Die Geliebte des Gevatters

Kern der Geschichte ist die Liebesgeschichte zwischen dem Mädchen Barbara, Tochter der ersten Totenkleidnerin Magdalena, und Friedrich-Karl, dem Enkel des sterbenden Grafen. Barbara und Friedrich-Karl verlieben sich, als sie sich zum ersten Mal sehen. Doch weil Barbaras Mutter die frühe Liebe ihrer jungen Tochter verhindern will, schickt sie sie in die Fremde. Jahre später finden Barbara und Friedrich-Karl doch zueinander. Doch er ist mittlerweile in Schottland verheiratet. Als Barbara schwanger wird, trennt sie sich von ihm, ohne zu wissen, dass eben jenes kurze, erneute Aufflammen ihrer Liebe viele künftige Generationen ins Unglück stürzen würde. Jahre später ist es ausgerechnet ihr Sohn Anton, der sich in die Schottin Emily verliebt - ohne zu ahnen, dass diese seine Halbschwester ist.

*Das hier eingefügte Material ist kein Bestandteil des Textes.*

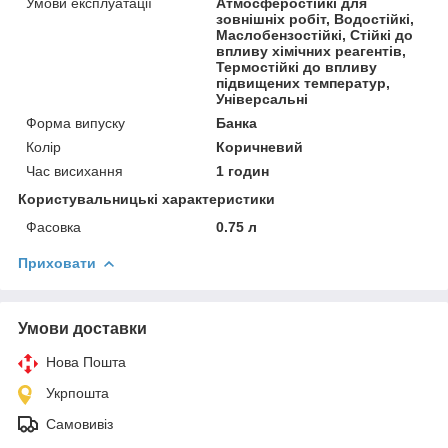
Умови експлуатації
Атмосферостійкі для
зовнішніх робіт, Водостійкі,
Маслобензостійкі, Стійкі до
впливу хімічних реагентів,
Термостійкі до впливу
підвищених температур,
Універсальні
Форма випуску
Банка
Колір
Коричневий
Час висихання
1 годин
Користувальницькі характеристики
Фасовка
0.75 л
Приховати
Умови доставки
Нова Пошта
Укрпошта
Самовивіз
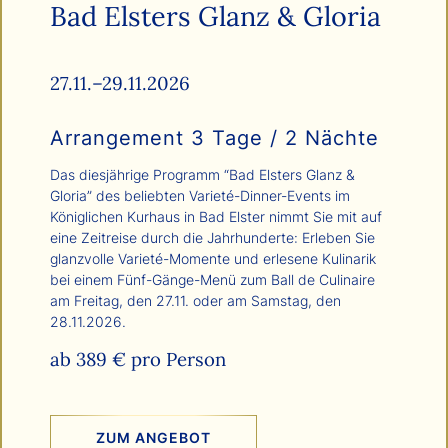
Bad Elsters Glanz & Gloria
Christoph Koestlin
Danny Otto
Think Art
27.11.–29.11.2026
Sylvio Dittrich
Arrangement 3 Tage / 2 Nächte
Katharina Ziedek
Popeye Ben Kriemann
Das diesjährige Programm “Bad Elsters Glanz &
Gloria” des beliebten Varieté-Dinner-Events im
Martina Root-DJKT
Königlichen Kurhaus in Bad Elster nimmt Sie mit auf
Petr Nasic
eine Zeitreise durch die Jahrhunderte: Erleben Sie
glanzvolle Varieté-Momente und erlesene Kulinarik
Michael Zargarinejad
bei einem Fünf-Gänge-Menü zum Ball de Culinaire
Christoph Beer
am Freitag, den 27.11. oder am Samstag, den
Igor Pastierovic
28.11.2026.
360 Grad
ab 389 € pro Person
Martin Kreißl + Christian Baer
Fotolia_54295259_M
ZUM ANGEBOT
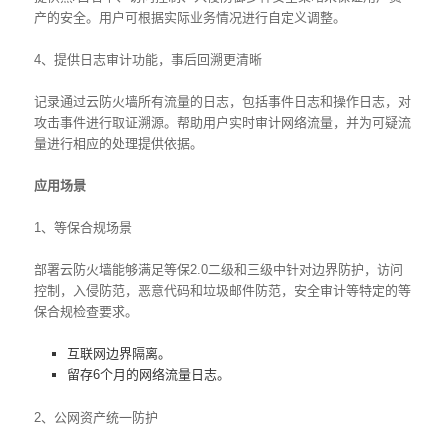
产的安全。用户可根据实际业务情况进行自定义调整。
4、提供日志审计功能，事后回溯更清晰
记录通过云防火墙所有流量的日志，包括事件日志和操作日志，对
攻击事件进行取证溯源。帮助用户实时审计网络流量，并为可疑流
量进行相应的处理提供依据。
应用场景
1、等保合规场景
部署云防火墙能够满足等保2.0二级和三级中针对边界防护，访问
控制，入侵防范，恶意代码和垃圾邮件防范，安全审计等特定的等
保合规检查要求。
互联网边界隔离。
留存6个月的网络流量日志。
2、公网资产统一防护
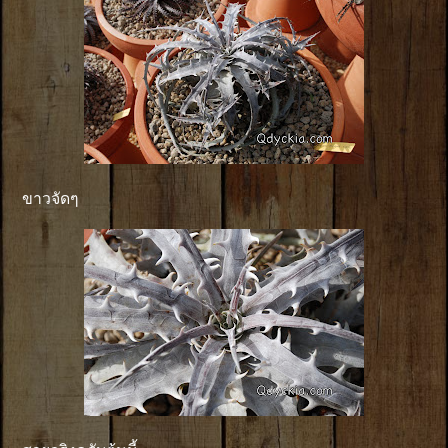
ขาวจัดๆ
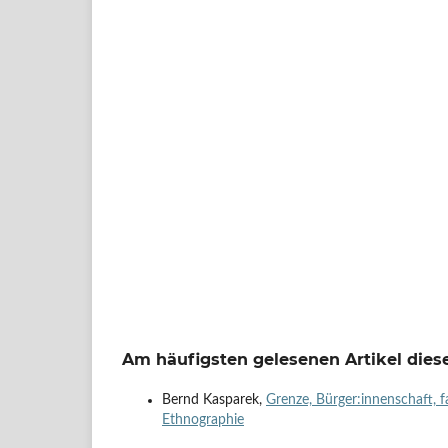
Am häufigsten gelesenen Artikel diese
Bernd Kasparek,
Grenze, Bürger:innenschaft, f
Ethnographie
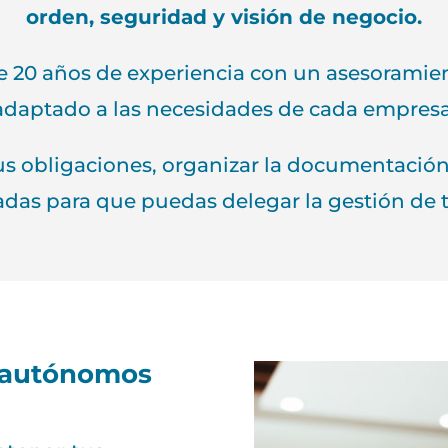
orden, seguridad y visión de negocio.
0 años de experiencia con un asesoramiento
adaptado a las necesidades de cada empresa
s obligaciones, organizar la documentación, 
das para que puedas delegar la gestión de 
y autónomos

Gut gefallen hat mir, dass Helga Hegewischs Frauenfiguren stets selbständig und unabhängig sind. Als Totenwäscherinnen sorgen sie für den eigenen Lebensunterhalt und benötigen keine Hilfe und vor allem keinen Mann, um ihre Kinder aufzuziehen. Verwirrend ist die breite Erzählzeit von 1810 bis 1990. Manche der Stränge sind, wenn man Hegewischs Konzept erst einmal durchschaut hat, leicht zu erraten; wirkliche Überraschungen birgt die Erzählung eigentlich nicht, dafür ist sie zu wenig raffiniert und hat auch nicht den Anspruch. Das Ende musste ich zweimal lesen, weil im letzten Absatz plötzlich unbekannte Namen auftauchen, zu denen die letzte Nachfahrin Anna Barbara durch familiäre Bande dennoch ein liebevolles Verhältnis spürt.
Alles in allem war "Die Totenwäscherin" keine Zeitverschwendung, sondern eine sehr unterhaltsame Lektüre, mit der man sich wohlfühlt. Das Buch ist 2001 erschienen bei List, hat 398 Seiten und kostet neu 9,95 Euro. Gebraucht ab 1,40 Euro bei Amazon.